Students saved over $1.6 million last year by renting their books instead of buying them, she added. In total, students rented over 25,500 books last semester.
“The Matador Bookstore continues to increase the number of titles available for rent,” Berger said. “In spring 2011, we had 1,147 (35 percent of our titles) available for rent. In comparison, we have over 1,500 titles (45 percent) available for rent this spring.”
Cameron Molidor, a junior CTVA major, is one student that utilizes the rental option.
“I prefer to rent books because it’s cheaper,” Molidor said. “If I can’t rent, then I buy used books and my parents will usually pay for those.”
Being able to save money wherever possible is important to students on a budget, he explained.
In addition to renting, many students turn to online discount sites, such as Amazon and Chegg.
Amazon offers different types of memberships including Amazon Prime, Amazon Mom and Amazon Student, which is the most important membership for college students. The benefits of having an Amazon Student membership include having discounts on a variety of items.
Only students currently enrolled in a college or university who have a valid .edu e-mail address to confirm their status are eligible to participate in Amazon Student, according to the Amazon website.
With an Amazon Student account, students have the ability to save up to 90 percent on used textbooks and up to 30 percent on new textbooks. In addition, students have the option to sell back the books using a seller account at the end of the semester.
By selling back books that were purchased through Amazon and similar sites, students can make back some of the money spent during their initial purchases, according to the Amazon website. Sometimes, it is even possible to break even or make more than they originally spent purchasing books.
“I buy my books off half.com because it’s a lot cheaper and I can sell them back when I’m done,” said Willene Aisporna, junior child and adolescent development major. “When I sell them back, I usually break even.”
Stacey Sturzenacker uses Amazon when buying books to save money.
“I buy my books off Amazon because the bookstore sells them for too much money,” said Sturzenacker, a senior nutrition and dietetics major. “It is also way less of a hassle, having the books delivered to my house rather than fighting the crowds at the bookstore.”
Like Sturzenacker, junior liberal studies major Marianne Van Noppen uses Amazon for its discounted rates.
“I use Amazon because it’s cheaper,” said Van Noppen.
Similar to Amazon, Chegg is a popular, student-friendly site that allows members to buy and sell books. But unlike Amazon, Chegg also offers students a rental option.
“Students have the option to both rent and buy physical textbooks,” said Angela Pontarolo, spokesperson for Chegg. “Chegg also just launched our new eTexbook Reader that provides a cloud-based service to student’s eTextbook on any connected device [and] it is optimized for computers and iPads and offers easy navigation, enhanced highlighting, note taking, search and advanced tools.”
Chegg is such a popular site for students because they also offer a community of subject experts to help students with homework, find scholarship opportunities and get exclusive deals, according to Pontarolo.
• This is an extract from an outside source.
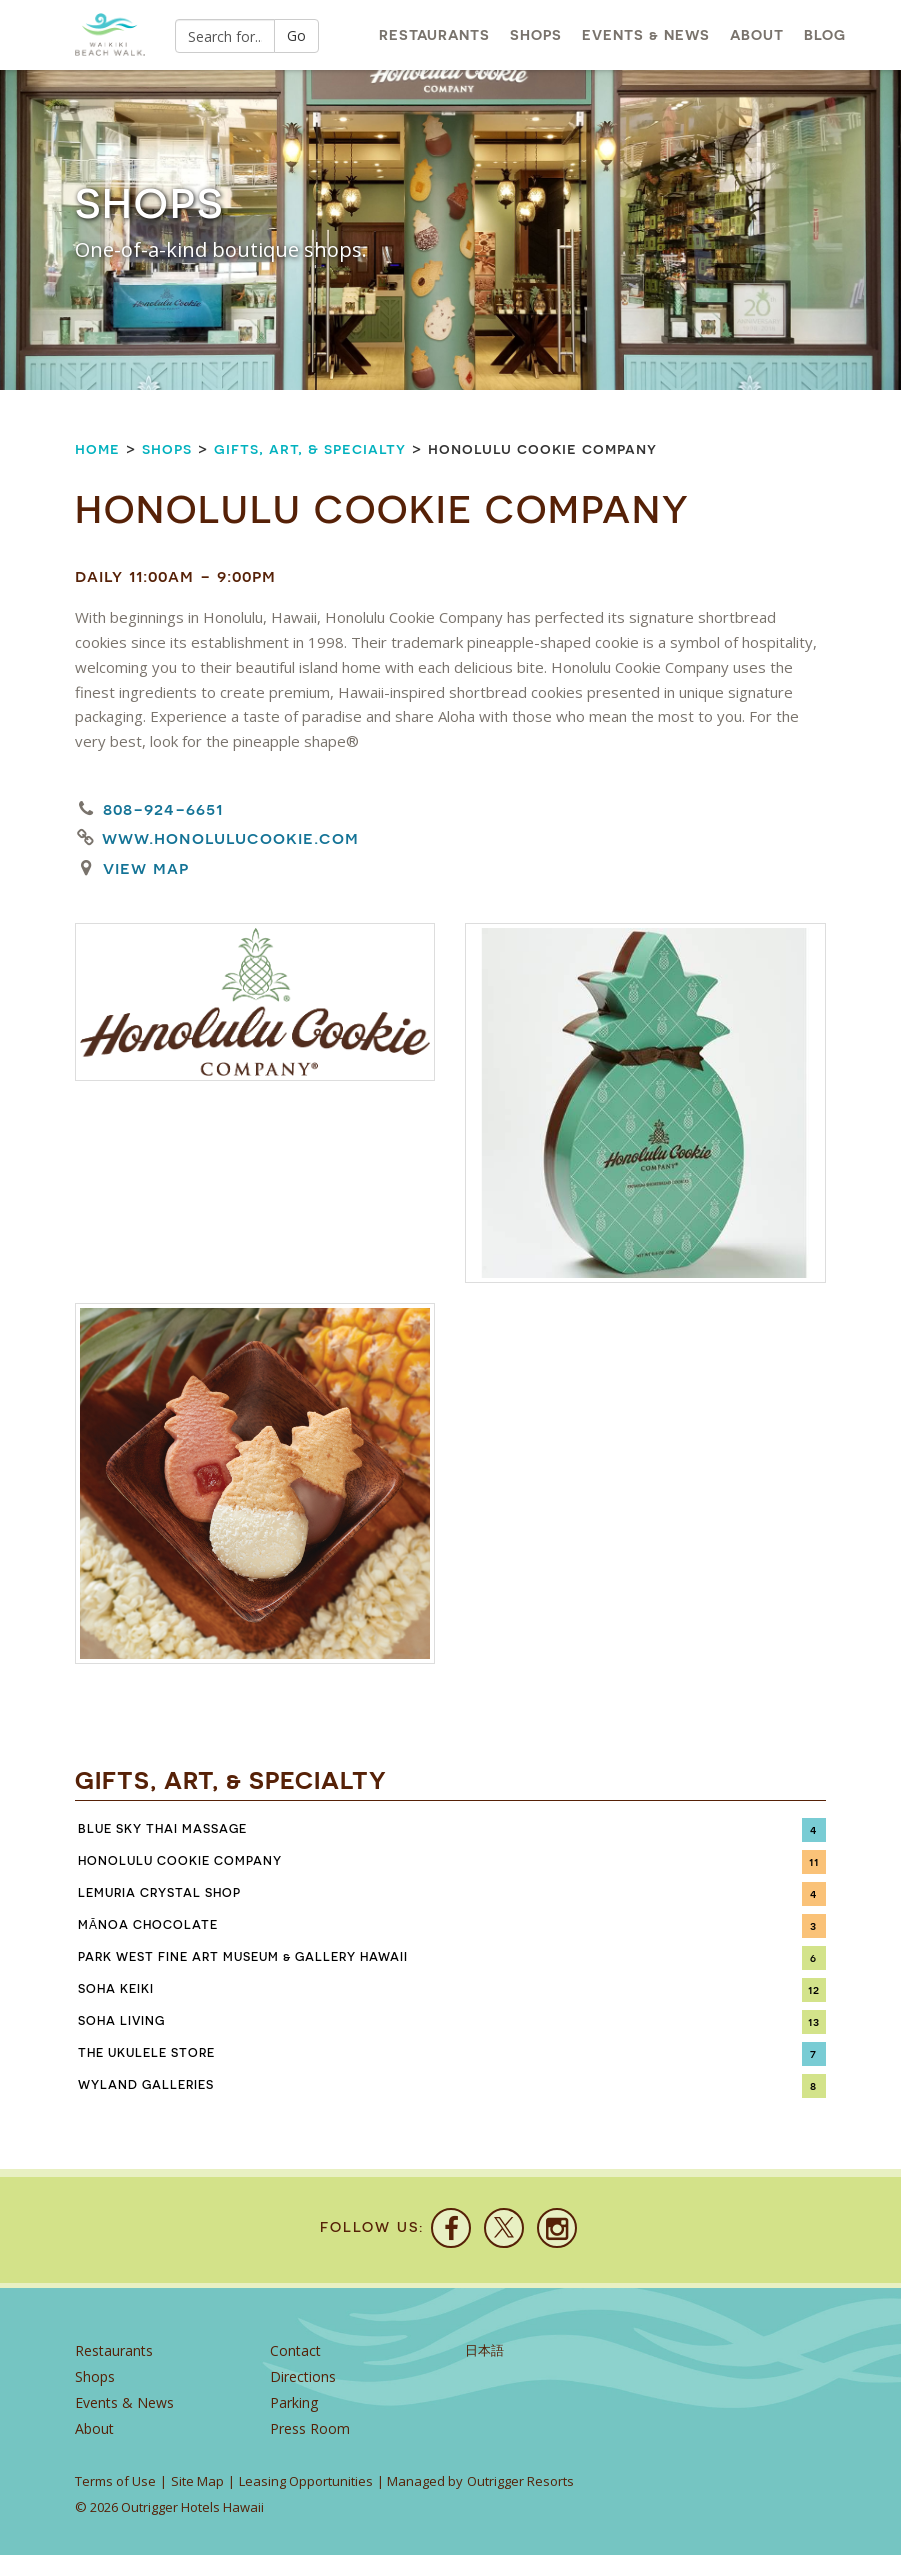 This screenshot has height=2555, width=901. I want to click on Site Map, so click(197, 2481).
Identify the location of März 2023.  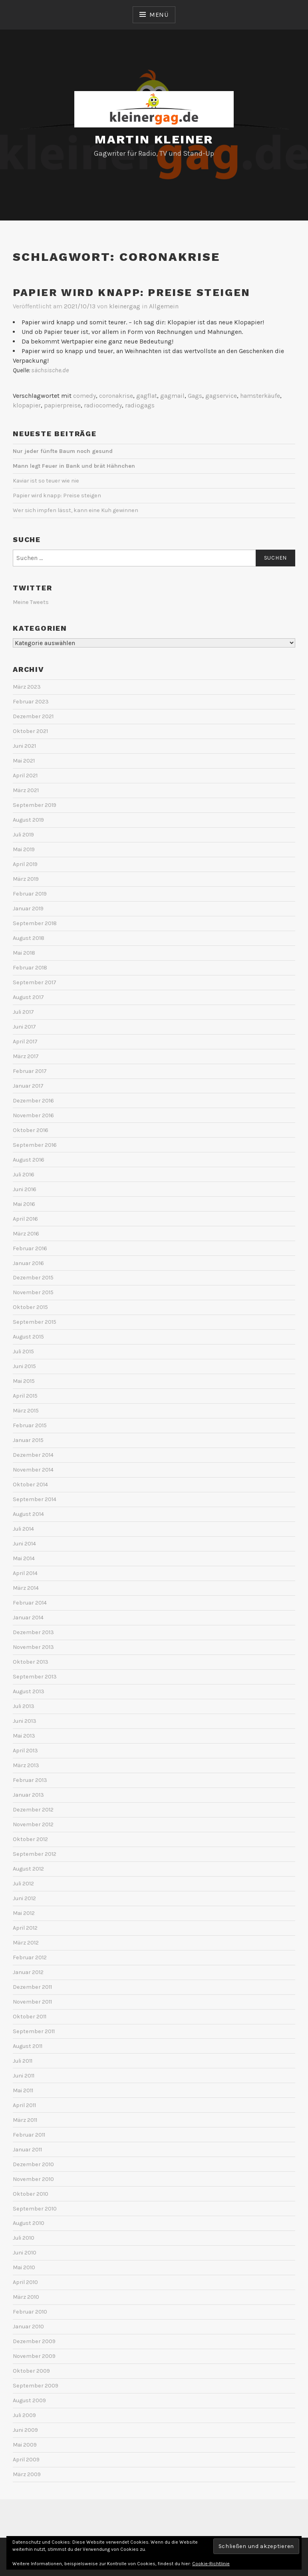 (27, 686).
With all of these different components, students are able to save not only time but money as well.
Off-campus bookstores are another option for students looking for decent deals on textbooks. At A+ Textbooks, located on Reseda Boulevard, students can find discounted textbook prices often cheaper than the Matador Bookstore.
“The price of the book depends on the size of the book, so if it’s a bigger book the discount tends to be higher,” said David, an employee at A+ Textbooks. “We don’t offer a rental system but our discount prices are pretty good.”
Despite a variety of options to save on textbook costs, these alternatives do not appeal to everyone. Freshman Astrid Rosas, an undecided major, prefers to buy her textbooks brand new.
“I like to buy [books] new because I want to write my own notes,” Rosas said. “Besides, I don’t think that you save any money anyway.”
But Berger has dismissed this way of thinking, noting that in the fall 2011 semester alone, CSUN students saved over $895,000 just by renting their books.
“There is not a ‘one size fits all’ answer for everyone,” said Berger. “We encourage students to think about how they will use the book, how they learn and what their future needs are when they are making their course material purchase decisions.”
Pontarolo agrees with Berger that students can save money by renting books, using used books or e-books.
“Students, on average, can save over $500 a year if they rent their textbooks from Chegg,” Pontarolo said. “That’s over $2000 over the course of a student’s college career.”